Part II: Tuning and Feature Selection
In this part of the book, we will look at more advanced methodology that is essential to developing powerful ML models with good predictive ability. 4  Hyperparameter Optimization introduces hyperparameter optimization, which is the process of tuning model hyperparameters to obtain better model performance. Tuning is implemented via the mlr3tuning package, which also includes methods for automating complex tuning processes, including nested resampling. The performance of ML models can be improved by tuning hyperparameters but also by carefully selecting features. 6  Feature Selection introduces feature selection with filters and wrappers implemented in mlr3filters and mlr3fselect. For readers interested in taking a deep dive into tuning, 5  Advanced Tuning Methods and Black Box Optimization discusses advanced tuning methods including error handling, multi-objective tuning, and tuning with Hyperband and Bayesian optimization methods.
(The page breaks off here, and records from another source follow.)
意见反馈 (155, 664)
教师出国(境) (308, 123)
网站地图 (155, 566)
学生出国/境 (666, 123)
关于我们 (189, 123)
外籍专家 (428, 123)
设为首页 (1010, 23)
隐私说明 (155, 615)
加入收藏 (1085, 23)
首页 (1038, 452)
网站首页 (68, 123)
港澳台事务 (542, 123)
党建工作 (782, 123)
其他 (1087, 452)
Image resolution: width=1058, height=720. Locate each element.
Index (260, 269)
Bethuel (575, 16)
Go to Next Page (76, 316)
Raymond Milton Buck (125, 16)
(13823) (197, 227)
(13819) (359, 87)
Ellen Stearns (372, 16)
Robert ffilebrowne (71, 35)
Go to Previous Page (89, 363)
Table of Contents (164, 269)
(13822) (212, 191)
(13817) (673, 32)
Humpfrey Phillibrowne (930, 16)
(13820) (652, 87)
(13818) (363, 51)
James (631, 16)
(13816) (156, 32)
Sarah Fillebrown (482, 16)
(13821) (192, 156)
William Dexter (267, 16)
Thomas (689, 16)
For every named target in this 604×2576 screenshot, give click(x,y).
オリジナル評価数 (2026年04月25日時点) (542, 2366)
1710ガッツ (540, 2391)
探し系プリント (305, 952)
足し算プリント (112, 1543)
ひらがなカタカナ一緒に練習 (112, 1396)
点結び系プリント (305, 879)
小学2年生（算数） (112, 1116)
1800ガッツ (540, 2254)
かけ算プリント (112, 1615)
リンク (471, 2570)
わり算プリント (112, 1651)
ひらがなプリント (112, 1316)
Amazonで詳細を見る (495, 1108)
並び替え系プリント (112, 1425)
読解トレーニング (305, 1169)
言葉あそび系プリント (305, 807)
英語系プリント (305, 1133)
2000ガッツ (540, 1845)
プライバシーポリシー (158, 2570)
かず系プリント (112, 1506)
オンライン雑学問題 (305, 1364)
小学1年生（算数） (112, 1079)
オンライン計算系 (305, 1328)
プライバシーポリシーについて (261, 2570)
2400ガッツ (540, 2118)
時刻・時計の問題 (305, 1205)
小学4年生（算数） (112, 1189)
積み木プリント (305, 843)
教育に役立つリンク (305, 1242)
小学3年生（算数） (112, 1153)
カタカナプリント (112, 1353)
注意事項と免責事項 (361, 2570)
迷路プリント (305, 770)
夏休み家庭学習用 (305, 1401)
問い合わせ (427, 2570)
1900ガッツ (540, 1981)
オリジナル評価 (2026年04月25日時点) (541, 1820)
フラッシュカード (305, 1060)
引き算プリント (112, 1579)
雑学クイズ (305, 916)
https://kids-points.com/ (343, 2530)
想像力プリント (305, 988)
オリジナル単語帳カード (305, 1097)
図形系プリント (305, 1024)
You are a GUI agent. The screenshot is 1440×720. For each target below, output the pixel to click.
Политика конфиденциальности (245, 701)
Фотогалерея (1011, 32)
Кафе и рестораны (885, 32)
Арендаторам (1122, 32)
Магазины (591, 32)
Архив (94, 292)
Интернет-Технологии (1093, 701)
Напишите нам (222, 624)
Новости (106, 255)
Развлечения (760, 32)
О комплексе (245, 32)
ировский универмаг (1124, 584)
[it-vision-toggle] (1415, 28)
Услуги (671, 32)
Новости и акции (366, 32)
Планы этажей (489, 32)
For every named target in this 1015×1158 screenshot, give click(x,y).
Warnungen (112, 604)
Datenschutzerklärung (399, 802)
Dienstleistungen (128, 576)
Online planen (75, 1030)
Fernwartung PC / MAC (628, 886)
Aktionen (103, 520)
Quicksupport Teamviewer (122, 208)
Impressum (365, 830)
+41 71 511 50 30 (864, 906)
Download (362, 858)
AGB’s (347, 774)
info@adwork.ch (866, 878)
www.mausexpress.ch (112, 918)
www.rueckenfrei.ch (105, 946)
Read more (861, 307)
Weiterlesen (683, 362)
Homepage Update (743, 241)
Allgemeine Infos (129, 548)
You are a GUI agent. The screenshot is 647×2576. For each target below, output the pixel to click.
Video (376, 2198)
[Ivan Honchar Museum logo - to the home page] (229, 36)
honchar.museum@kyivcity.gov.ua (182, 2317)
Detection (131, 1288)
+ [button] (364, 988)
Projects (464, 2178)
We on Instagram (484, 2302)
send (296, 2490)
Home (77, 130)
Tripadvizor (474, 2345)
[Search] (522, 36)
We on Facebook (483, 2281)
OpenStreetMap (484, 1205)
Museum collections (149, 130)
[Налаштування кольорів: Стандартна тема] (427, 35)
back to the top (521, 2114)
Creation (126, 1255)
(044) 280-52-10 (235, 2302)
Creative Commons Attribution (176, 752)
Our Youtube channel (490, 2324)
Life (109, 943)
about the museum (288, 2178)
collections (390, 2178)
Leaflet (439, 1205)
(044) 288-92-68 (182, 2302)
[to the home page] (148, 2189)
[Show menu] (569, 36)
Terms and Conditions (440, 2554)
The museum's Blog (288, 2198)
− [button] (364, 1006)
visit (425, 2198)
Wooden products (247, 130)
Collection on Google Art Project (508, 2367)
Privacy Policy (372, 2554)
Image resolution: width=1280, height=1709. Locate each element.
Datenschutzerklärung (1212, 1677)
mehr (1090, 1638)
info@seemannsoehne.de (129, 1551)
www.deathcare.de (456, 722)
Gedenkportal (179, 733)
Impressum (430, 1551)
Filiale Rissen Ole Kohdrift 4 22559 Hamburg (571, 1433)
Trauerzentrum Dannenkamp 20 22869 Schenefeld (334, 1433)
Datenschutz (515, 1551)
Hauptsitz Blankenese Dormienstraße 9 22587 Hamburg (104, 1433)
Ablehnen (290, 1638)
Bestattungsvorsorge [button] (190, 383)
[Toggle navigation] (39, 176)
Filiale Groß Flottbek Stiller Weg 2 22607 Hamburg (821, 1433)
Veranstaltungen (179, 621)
Part III: Pipelines and Preprocessing
In Part III we introduce mlr3pipelines, which allows users to implement complex ML workflows easily. In 7  Sequential Pipelines we will show you how to build a pipeline out of discrete configurable operations and how to treat complex pipelines as if they were any other machine learning model. In 8  Non-sequential Pipelines and Tuning we will build on the previous chapter by introducing non-sequential pipelines, which can have multiple branches that carry out operations concurrently. We will also demonstrate how to tune pipelines, including how to tune which operations should be included in the pipeline. Finally, in 9  Preprocessing we will put pipelines into practice by demonstrating how to solve common problems that occur when fitting ML models to messy data.

Part IV: Advanced Topics
In the final part of the book, we will look at advanced methodology and technical details. This part of the book is more theory-heavy in some sections to help ground the design and implementation decisions. We will begin by looking at advanced technical details in 10  Advanced Technical Aspects of mlr3 that are essential reading for advanced users who require parallelization, custom error handling, or large databases. 11  Large-Scale Benchmarking will build on all preceding chapters to introduce large-scale benchmarking experiments that compare many models, tasks, and measures; including how to make use of mlr3 extension packages for loading data, using high-performance computing clusters, and formal statistical analysis of benchmark experiments. 12  Model Interpretation will discuss different packages that are compatible with mlr3 to provide model-agnostic interpretability for feature importance and local explainability of individual predictions. 13  Beyond Regression and Classification will then delve into detail on domain-specific methods that are implemented in our extension packages including survival analysis, density estimation, spatio-temporal analysis, and more. Readers may choose to selectively read sections in this chapter depending on your use case (i.e., if you have domain-specific problems to tackle), or to use these as introductions to new domains to explore. Finally, 14  Algorithmic Fairness will introduce algorithmic fairness, which includes specialized measures and methods to identify and reduce algorithmic biases.

Acknowledgments

As well as the editors and contributing authors, many others have contributed to this book. We would like to acknowledge Stefan Coors for creating many of the images in the book, as well as Daniel Saggau, Jakob Richter, and Marvin Böcker for contributions to earlier drafts the book. We would also like to acknowledge the following organisations that supported various contributors: Munich Center for Machine Learning (MCML), National Science Foundation (NSF), and Mathematical Research Data Initiative (MaRDI).